According to Reuters, Grassley, a Republican, has had regular talks with Trump and U.S. Trade Representative Robert Lighthizer on trade issues, said he personally does not like new tariffs but "they are a fact of life when Trump is in the White House." He said they may have been an "effective tool" in getting China, Canada, Mexico and others to negotiate on trade.

The White House has pledged not to move forward with imposing tariffs on the European Union or Japan (the home of Toyota), as long as it is making steady progress on bilateral trade talks.

Trump has urged the EU to drop its 10 percent tariff on imported vehicles. The U.S. passenger car tariffs on European imports is set at 2.5 percent, while the U.S. imposes 25 percent tariffs on European built pickup trucks.

Trump has repeatedly threatened to impose new auto tariffs. "Cars is the big one," Trump said last year.

The prospect of 25 percent tariffs sent shockwaves through the auto industry, with U.S. and foreign automakers lobbying against it. The Alliance of Automobile Manufacturers, whose members include General Motors, VW and Toyota Motor Corp, warned that tariffs would boost imported car prices by $5,800.

Automakers say imposing 25 percent tariffs would raise cumulative prices for U.S. vehicles by $83 billion annually and cost hundreds of thousands of jobs. They argue there is no evidence auto imports pose a national security risk. German automakers Volkswagen AG and BMW met with Trump in December to urge him not to impose tariffs.

Eliminating tariffs on U.S. auto imports would do little to help General Motors and Ford, but could be a big boost for Germany's BMW AG and Daimler AG. SUVs assembled by the two automakers in plants in South Carolina and Alabama make up the bulk of models exported to Europe from the U.S.
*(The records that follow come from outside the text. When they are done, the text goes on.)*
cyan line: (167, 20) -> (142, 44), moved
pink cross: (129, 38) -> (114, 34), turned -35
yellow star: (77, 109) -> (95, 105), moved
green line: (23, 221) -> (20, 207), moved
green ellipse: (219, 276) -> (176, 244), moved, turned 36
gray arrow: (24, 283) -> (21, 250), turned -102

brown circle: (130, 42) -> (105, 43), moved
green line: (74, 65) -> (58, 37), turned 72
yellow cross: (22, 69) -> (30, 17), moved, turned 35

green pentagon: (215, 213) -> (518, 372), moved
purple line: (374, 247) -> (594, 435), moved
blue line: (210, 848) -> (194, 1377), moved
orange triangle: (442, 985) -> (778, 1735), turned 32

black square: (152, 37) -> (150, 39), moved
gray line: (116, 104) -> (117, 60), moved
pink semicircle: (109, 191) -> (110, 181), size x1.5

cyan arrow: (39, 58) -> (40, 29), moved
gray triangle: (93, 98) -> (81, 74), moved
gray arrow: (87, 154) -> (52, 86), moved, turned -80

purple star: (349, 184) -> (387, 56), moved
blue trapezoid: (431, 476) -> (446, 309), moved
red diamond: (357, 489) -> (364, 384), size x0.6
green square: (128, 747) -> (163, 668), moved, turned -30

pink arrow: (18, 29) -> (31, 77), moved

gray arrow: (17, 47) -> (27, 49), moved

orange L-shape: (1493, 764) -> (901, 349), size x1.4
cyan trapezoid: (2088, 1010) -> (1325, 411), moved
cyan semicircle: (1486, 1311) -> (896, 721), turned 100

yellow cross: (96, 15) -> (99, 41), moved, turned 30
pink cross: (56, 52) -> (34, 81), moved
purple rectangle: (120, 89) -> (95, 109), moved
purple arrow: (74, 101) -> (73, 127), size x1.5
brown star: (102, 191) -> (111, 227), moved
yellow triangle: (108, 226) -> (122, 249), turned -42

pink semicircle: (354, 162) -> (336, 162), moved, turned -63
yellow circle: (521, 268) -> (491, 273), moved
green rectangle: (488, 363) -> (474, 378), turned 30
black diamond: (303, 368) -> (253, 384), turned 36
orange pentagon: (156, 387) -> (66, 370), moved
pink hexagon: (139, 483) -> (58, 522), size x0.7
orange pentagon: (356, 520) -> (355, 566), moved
On Monday, Volkswagen AG said it would invest $800 million in its Chattanooga, Tennessee operations and add 1,000 jobs to build electric vehicles, a move Trump praised.

Earlier this week, Senators Doug Jones and Lamar Alexander re-introduced legislation to delay any 25 percent auto tariff and require the International Trade Commission to conduct a comprehensive study before tariffs could be applied.